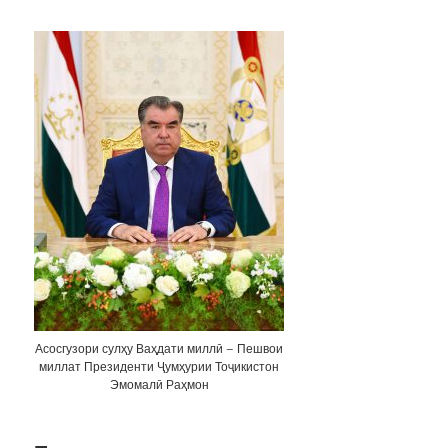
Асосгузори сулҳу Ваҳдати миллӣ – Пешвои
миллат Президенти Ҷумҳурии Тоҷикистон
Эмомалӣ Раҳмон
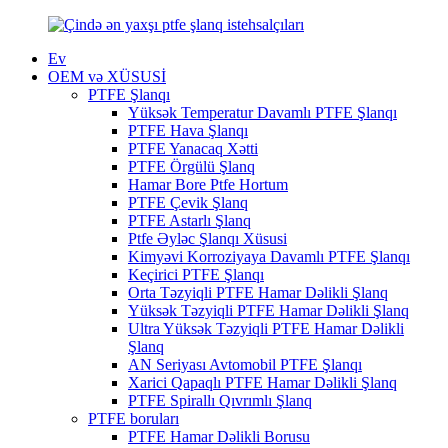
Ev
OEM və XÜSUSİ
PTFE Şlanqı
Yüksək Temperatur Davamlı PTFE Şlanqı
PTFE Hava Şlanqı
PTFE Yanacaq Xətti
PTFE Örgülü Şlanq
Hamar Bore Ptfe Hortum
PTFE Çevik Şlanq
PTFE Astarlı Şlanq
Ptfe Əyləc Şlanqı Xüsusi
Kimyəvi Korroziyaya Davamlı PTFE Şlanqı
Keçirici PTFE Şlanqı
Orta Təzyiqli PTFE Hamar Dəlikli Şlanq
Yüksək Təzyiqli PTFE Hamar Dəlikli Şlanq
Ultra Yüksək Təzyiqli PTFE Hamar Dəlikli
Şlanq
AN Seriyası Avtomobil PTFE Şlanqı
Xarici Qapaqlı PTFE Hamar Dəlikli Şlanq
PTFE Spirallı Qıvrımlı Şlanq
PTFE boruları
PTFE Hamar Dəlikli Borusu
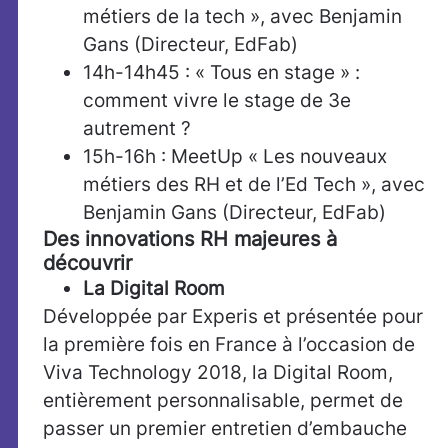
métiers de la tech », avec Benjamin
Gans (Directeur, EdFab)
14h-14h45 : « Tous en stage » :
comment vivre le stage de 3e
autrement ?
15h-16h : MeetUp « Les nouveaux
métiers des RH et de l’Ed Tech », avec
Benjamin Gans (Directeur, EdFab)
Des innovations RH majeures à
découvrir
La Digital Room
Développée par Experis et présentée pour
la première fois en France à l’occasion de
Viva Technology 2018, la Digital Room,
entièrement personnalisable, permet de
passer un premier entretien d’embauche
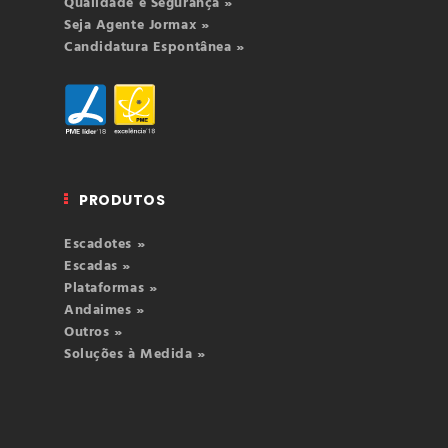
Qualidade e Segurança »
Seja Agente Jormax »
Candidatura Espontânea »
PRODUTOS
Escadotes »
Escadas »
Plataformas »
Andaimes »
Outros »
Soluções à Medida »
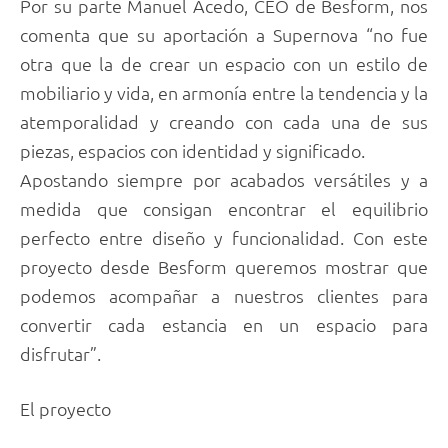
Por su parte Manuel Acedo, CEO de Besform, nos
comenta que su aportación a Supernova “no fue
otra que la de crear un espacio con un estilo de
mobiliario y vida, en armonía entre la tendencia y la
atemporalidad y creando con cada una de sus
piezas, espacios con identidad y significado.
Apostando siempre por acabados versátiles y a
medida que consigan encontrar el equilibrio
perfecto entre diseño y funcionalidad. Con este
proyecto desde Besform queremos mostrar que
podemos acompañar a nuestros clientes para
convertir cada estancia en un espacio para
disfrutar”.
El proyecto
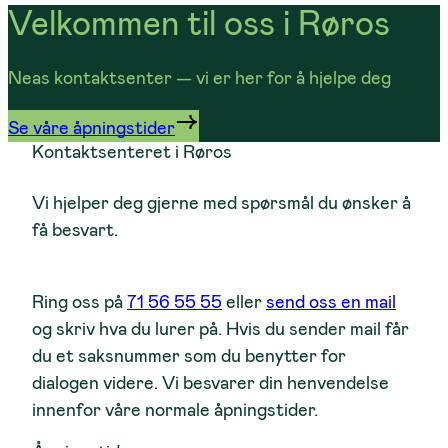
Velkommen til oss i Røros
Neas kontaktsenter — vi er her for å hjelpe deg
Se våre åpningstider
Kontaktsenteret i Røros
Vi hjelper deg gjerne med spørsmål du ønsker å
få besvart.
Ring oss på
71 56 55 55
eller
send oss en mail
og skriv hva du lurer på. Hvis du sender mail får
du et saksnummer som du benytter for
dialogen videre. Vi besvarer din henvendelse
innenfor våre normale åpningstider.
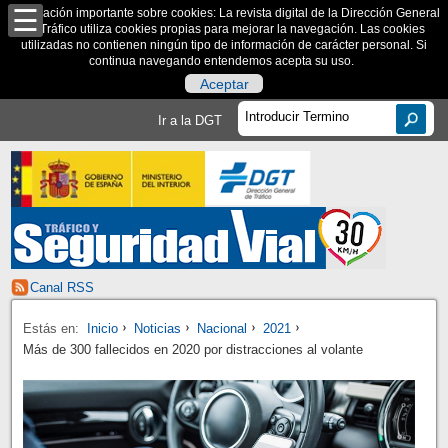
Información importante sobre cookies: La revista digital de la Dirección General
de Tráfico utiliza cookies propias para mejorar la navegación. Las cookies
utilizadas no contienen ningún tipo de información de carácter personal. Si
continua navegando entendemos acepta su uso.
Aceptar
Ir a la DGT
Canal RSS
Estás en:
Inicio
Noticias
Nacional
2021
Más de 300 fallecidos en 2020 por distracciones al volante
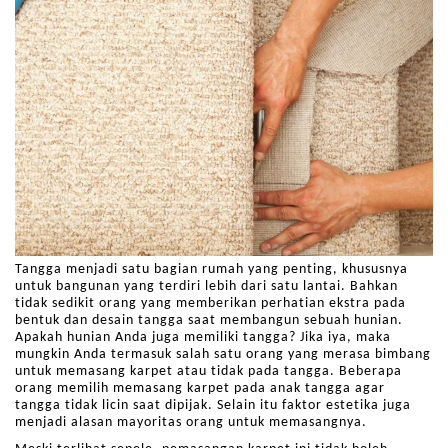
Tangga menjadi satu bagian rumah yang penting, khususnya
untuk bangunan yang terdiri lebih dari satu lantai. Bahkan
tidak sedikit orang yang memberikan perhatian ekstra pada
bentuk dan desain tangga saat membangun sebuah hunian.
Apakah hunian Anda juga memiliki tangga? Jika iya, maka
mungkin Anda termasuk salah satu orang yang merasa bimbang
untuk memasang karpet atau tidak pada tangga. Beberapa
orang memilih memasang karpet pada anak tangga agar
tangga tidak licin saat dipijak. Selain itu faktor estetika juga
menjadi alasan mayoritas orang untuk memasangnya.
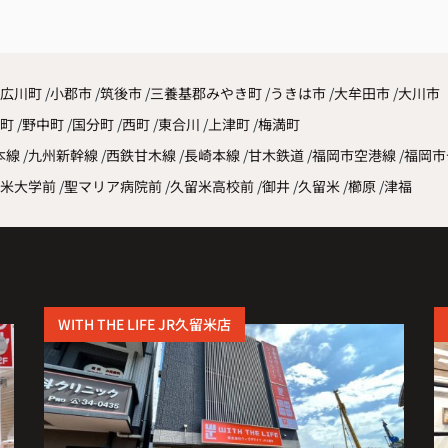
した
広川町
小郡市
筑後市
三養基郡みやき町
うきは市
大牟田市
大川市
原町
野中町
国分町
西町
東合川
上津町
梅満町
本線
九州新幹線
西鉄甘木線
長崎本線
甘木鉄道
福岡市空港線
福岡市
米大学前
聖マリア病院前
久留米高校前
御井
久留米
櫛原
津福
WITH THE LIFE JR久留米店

◆ Work item:
When copying the entries above, keep each word as it is and exclude any image.

◆ Solution to this exercise:
Асосгузори сулҳу Ваҳдати миллӣ – Пешвои
миллат Президенти Ҷумҳурии Тоҷикистон
Эмомалӣ Раҳмон
Ev
OEM və XÜSUSİ
PTFE Şlanqı
Yüksək Temperatur Davamlı PTFE Şlanqı
PTFE Hava Şlanqı
PTFE Yanacaq Xətti
PTFE Örgülü Şlanq
Hamar Bore Ptfe Hortum
PTFE Çevik Şlanq
PTFE Astarlı Şlanq
Ptfe Əyləc Şlanqı Xüsusi
Kimyəvi Korroziyaya Davamlı PTFE Şlanqı
Keçirici PTFE Şlanqı
Orta Təzyiqli PTFE Hamar Dəlikli Şlanq
Yüksək Təzyiqli PTFE Hamar Dəlikli Şlanq
Ultra Yüksək Təzyiqli PTFE Hamar Dəlikli
Şlanq
AN Seriyası Avtomobil PTFE Şlanqı
Xarici Qapaqlı PTFE Hamar Dəlikli Şlanq
PTFE Spirallı Qıvrımlı Şlanq
PTFE boruları
PTFE Hamar Dəlikli Borusu
métiers de la tech », avec Benjamin
Gans (Directeur, EdFab)
14h-14h45 : « Tous en stage » :
comment vivre le stage de 3e
autrement ?
15h-16h : MeetUp « Les nouveaux
métiers des RH et de l’Ed Tech », avec
Benjamin Gans (Directeur, EdFab)
Des innovations RH majeures à
découvrir
La Digital Room
Développée par Experis et présentée pour
la première fois en France à l’occasion de
Viva Technology 2018, la Digital Room,
entièrement personnalisable, permet de
passer un premier entretien d’embauche
Qualidade e Segurança »
Seja Agente Jormax »
Candidatura Espontânea »
PRODUTOS
Escadotes »
Escadas »
Plataformas »
Andaimes »
Outros »
Soluções à Medida »
Por su parte Manuel Acedo, CEO de Besform, nos
comenta que su aportación a Supernova “no fue
otra que la de crear un espacio con un estilo de
mobiliario y vida, en armonía entre la tendencia y la
atemporalidad y creando con cada una de sus
piezas, espacios con identidad y significado.
Apostando siempre por acabados versátiles y a
medida que consigan encontrar el equilibrio
perfecto entre diseño y funcionalidad. Con este
proyecto desde Besform queremos mostrar que
podemos acompañar a nuestros clientes para
convertir cada estancia en un espacio para
disfrutar”.
El proyecto
Velkommen til oss i Røros
Neas kontaktsenter — vi er her for å hjelpe deg
Se våre åpningstider
Kontaktsenteret i Røros
Vi hjelper deg gjerne med spørsmål du ønsker å
få besvart.
Ring oss på
71 56 55 55
eller
send oss en mail
og skriv hva du lurer på. Hvis du sender mail får
du et saksnummer som du benytter for
dialogen videre. Vi besvarer din henvendelse
innenfor våre normale åpningstider.
Información importante sobre cookies: La revista digital de la Dirección General
de Tráfico utiliza cookies propias para mejorar la navegación. Las cookies
utilizadas no contienen ningún tipo de información de carácter personal. Si
continua navegando entendemos acepta su uso.
Aceptar
Ir a la DGT
Canal RSS
Estás en:
Inicio
Noticias
Nacional
2021
Más de 300 fallecidos en 2020 por distracciones al volante
Tangga menjadi satu bagian rumah yang penting, khususnya
untuk bangunan yang terdiri lebih dari satu lantai. Bahkan
tidak sedikit orang yang memberikan perhatian ekstra pada
bentuk dan desain tangga saat membangun sebuah hunian.
Apakah hunian Anda juga memiliki tangga? Jika iya, maka
mungkin Anda termasuk salah satu orang yang merasa bimbang
untuk memasang karpet atau tidak pada tangga. Beberapa
orang memilih memasang karpet pada anak tangga agar
tangga tidak licin saat dipijak. Selain itu faktor estetika juga
menjadi alasan mayoritas orang untuk memasangnya.
した
広川町
小郡市
筑後市
三養基郡みやき町
うきは市
大牟田市
大川市
原町
野中町
国分町
西町
東合川
上津町
梅満町
本線
九州新幹線
西鉄甘木線
長崎本線
甘木鉄道
福岡市空港線
福岡市
米大学前
聖マリア病院前
久留米高校前
御井
久留米
櫛原
津福
WITH THE LIFE JR久留米店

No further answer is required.